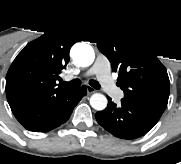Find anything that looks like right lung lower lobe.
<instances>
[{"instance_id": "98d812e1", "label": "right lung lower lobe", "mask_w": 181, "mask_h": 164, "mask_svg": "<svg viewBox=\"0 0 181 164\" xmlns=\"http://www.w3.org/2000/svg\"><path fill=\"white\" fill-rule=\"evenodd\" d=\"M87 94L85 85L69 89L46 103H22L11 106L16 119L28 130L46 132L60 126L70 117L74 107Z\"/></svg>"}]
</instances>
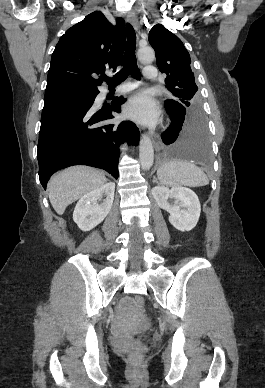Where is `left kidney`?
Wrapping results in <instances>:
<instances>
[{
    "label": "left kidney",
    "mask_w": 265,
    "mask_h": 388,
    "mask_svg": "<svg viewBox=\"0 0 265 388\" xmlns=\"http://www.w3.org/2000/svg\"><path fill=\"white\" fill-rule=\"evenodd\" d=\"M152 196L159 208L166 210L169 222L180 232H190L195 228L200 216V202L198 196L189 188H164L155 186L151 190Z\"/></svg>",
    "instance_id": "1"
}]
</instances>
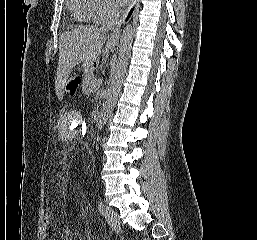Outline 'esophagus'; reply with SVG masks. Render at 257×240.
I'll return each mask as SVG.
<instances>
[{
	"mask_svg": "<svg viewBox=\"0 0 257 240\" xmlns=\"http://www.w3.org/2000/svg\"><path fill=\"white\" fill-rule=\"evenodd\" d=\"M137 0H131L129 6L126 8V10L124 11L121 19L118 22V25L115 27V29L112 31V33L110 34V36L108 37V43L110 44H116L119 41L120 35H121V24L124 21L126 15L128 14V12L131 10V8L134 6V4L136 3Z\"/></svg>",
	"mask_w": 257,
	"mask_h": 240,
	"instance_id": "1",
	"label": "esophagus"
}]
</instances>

---

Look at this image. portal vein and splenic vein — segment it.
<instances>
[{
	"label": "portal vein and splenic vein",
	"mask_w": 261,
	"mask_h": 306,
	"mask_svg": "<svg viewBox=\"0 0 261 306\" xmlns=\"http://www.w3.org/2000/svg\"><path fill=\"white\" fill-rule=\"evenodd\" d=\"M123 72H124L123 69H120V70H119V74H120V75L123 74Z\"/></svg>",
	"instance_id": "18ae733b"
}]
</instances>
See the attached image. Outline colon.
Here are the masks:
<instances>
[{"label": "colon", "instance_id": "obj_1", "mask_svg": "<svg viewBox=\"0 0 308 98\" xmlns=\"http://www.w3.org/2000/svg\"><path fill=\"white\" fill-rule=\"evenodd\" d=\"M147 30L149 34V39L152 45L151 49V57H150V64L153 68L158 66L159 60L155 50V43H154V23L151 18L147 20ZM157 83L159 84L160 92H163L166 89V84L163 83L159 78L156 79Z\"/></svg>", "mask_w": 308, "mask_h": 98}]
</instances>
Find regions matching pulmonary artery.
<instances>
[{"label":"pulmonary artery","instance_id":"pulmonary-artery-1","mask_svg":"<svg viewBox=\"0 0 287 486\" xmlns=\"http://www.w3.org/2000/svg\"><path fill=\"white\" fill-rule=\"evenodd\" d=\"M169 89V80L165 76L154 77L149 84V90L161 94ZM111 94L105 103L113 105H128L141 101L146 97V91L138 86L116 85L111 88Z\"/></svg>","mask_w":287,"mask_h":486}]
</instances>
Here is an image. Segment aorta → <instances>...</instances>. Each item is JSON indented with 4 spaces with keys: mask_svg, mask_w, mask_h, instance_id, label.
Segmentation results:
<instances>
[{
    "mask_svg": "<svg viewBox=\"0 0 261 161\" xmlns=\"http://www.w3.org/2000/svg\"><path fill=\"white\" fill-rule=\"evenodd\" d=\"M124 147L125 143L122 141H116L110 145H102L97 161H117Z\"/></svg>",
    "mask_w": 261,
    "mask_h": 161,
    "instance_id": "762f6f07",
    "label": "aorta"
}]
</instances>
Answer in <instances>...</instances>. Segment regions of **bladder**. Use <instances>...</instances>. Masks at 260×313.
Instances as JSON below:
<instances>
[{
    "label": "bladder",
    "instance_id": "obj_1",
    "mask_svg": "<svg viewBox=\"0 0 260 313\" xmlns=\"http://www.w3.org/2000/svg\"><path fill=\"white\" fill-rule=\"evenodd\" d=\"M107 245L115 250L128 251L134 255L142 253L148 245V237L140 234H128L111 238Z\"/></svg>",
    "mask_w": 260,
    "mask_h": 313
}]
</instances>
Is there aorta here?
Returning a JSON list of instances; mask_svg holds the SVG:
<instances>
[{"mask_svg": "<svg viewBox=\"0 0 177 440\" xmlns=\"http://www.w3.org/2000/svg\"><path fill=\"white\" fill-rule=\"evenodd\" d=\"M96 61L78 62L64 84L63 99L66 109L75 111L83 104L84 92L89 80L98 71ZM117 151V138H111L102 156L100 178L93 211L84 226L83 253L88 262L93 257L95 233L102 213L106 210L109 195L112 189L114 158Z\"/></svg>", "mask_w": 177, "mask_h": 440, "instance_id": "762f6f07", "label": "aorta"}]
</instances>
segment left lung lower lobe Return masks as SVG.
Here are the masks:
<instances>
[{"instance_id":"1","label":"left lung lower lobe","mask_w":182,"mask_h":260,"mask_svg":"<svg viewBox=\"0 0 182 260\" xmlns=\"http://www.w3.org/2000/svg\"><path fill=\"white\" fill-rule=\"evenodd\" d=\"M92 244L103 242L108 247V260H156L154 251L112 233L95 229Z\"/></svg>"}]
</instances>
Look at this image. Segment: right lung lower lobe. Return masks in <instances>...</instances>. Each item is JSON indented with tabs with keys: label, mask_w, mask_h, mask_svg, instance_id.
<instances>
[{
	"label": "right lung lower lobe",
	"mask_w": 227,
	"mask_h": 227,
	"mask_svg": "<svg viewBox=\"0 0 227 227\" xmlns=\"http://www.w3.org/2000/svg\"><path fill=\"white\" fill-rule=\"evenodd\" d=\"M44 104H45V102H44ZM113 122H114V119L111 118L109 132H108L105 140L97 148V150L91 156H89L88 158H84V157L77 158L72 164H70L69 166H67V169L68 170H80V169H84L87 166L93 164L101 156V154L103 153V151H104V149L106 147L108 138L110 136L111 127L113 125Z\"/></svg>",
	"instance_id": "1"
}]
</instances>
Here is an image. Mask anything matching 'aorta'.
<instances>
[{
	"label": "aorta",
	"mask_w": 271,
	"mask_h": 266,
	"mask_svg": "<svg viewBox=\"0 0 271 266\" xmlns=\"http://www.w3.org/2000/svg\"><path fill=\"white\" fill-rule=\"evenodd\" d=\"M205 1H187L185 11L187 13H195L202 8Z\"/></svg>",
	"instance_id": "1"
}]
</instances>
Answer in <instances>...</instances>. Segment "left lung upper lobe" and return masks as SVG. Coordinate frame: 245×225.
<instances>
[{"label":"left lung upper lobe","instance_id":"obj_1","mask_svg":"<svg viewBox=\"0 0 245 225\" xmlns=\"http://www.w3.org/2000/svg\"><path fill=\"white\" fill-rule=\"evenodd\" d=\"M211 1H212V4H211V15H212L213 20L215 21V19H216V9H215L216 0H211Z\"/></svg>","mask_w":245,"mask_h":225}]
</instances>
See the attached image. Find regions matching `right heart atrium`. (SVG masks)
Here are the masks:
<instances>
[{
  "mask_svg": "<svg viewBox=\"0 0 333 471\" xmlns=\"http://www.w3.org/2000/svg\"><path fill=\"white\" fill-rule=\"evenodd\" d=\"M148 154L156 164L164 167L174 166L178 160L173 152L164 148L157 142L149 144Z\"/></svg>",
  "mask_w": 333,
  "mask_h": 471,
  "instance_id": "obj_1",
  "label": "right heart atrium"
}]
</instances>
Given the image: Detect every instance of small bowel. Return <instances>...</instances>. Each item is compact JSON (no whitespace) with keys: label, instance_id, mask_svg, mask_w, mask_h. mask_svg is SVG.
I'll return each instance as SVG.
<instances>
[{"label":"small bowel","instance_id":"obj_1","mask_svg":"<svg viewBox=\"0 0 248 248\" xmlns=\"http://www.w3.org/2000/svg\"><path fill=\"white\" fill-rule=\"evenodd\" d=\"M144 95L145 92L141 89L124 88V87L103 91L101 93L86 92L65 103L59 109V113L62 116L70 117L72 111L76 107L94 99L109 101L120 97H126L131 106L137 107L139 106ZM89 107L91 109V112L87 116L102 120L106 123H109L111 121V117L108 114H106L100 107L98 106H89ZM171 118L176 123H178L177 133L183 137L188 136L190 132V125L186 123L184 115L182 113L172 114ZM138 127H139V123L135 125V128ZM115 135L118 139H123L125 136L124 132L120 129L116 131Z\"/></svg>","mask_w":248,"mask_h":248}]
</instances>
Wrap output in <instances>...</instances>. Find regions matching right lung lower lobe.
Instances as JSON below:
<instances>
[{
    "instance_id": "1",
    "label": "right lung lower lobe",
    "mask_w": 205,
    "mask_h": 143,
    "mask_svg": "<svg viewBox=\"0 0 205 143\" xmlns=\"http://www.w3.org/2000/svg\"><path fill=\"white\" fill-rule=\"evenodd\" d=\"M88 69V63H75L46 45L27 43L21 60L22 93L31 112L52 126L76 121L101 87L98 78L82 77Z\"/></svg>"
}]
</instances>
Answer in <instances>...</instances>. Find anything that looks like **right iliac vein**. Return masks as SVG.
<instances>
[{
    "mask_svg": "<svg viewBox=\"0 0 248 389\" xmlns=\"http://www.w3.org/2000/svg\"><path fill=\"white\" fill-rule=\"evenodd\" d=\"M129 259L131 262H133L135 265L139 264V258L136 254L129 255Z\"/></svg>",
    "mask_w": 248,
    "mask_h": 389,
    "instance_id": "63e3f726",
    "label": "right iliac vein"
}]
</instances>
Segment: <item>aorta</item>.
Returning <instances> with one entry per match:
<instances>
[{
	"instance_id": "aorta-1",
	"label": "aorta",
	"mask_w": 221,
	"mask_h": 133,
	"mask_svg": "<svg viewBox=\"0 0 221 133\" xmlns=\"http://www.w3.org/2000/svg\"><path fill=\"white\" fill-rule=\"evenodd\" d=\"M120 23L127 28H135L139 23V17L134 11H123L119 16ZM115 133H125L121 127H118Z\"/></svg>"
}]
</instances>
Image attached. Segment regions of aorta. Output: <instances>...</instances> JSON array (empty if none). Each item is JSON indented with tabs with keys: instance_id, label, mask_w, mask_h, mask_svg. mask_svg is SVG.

--

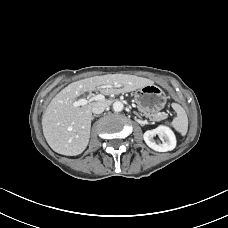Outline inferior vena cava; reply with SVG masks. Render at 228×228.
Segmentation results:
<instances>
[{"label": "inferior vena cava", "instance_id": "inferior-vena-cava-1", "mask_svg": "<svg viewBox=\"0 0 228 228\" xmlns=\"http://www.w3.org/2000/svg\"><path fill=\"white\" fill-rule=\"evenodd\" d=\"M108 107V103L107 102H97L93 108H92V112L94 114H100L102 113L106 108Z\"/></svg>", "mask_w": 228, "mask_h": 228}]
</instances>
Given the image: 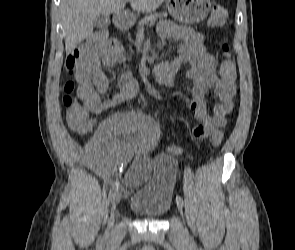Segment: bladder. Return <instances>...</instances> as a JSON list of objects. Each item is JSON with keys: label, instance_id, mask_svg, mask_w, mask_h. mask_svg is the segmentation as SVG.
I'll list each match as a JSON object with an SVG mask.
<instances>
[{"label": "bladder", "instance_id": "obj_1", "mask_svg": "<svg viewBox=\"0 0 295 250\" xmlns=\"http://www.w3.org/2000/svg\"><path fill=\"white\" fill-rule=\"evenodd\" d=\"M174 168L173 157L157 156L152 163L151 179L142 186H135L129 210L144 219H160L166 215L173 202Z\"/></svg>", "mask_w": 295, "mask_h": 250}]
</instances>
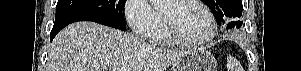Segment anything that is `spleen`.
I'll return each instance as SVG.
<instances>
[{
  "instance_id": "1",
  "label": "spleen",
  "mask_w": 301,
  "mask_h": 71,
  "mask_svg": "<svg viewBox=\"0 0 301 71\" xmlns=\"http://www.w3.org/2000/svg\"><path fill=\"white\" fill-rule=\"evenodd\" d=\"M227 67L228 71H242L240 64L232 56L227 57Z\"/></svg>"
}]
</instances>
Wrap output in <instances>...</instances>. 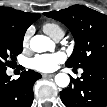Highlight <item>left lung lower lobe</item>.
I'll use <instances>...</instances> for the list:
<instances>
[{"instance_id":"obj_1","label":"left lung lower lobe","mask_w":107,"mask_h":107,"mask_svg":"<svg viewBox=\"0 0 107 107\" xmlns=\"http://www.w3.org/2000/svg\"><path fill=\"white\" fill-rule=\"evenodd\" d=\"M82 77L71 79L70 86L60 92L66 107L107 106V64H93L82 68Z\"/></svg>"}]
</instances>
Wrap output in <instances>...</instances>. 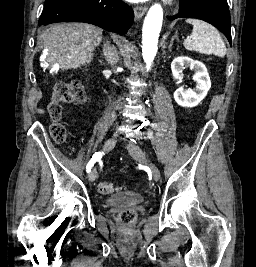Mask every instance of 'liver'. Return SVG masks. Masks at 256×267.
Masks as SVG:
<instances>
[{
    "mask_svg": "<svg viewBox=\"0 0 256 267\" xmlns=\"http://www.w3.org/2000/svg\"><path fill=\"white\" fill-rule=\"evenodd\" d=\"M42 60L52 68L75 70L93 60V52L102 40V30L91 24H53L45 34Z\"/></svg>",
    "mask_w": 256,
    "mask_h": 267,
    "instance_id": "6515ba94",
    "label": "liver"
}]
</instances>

--- TASK STATEMENT ---
Within the listing above, give again exactly every line from the line with "Answer in <instances>...</instances>. Find" through the line with "Image attached. Segment", both included, and no other line.

--- FINAL ANSWER ---
Answer in <instances>...</instances>. Find anything that looks like **right iliac vein**. Return masks as SVG.
<instances>
[{
    "mask_svg": "<svg viewBox=\"0 0 248 389\" xmlns=\"http://www.w3.org/2000/svg\"><path fill=\"white\" fill-rule=\"evenodd\" d=\"M129 259L131 262H133L135 265L139 264V258L136 254L129 255Z\"/></svg>",
    "mask_w": 248,
    "mask_h": 389,
    "instance_id": "63e3f726",
    "label": "right iliac vein"
}]
</instances>
Segment: <item>aorta</item>.
Returning <instances> with one entry per match:
<instances>
[{
	"instance_id": "aorta-1",
	"label": "aorta",
	"mask_w": 221,
	"mask_h": 133,
	"mask_svg": "<svg viewBox=\"0 0 221 133\" xmlns=\"http://www.w3.org/2000/svg\"><path fill=\"white\" fill-rule=\"evenodd\" d=\"M120 23L127 28H135L139 23V17L134 11H123L119 16ZM115 133H125L121 127H118Z\"/></svg>"
}]
</instances>
Image attached. Segment regions of aorta. Output: <instances>...</instances> JSON array (empty if none). Each item is JSON indented with tabs with keys: instance_id, label, mask_w, mask_h, mask_svg. mask_svg is SVG.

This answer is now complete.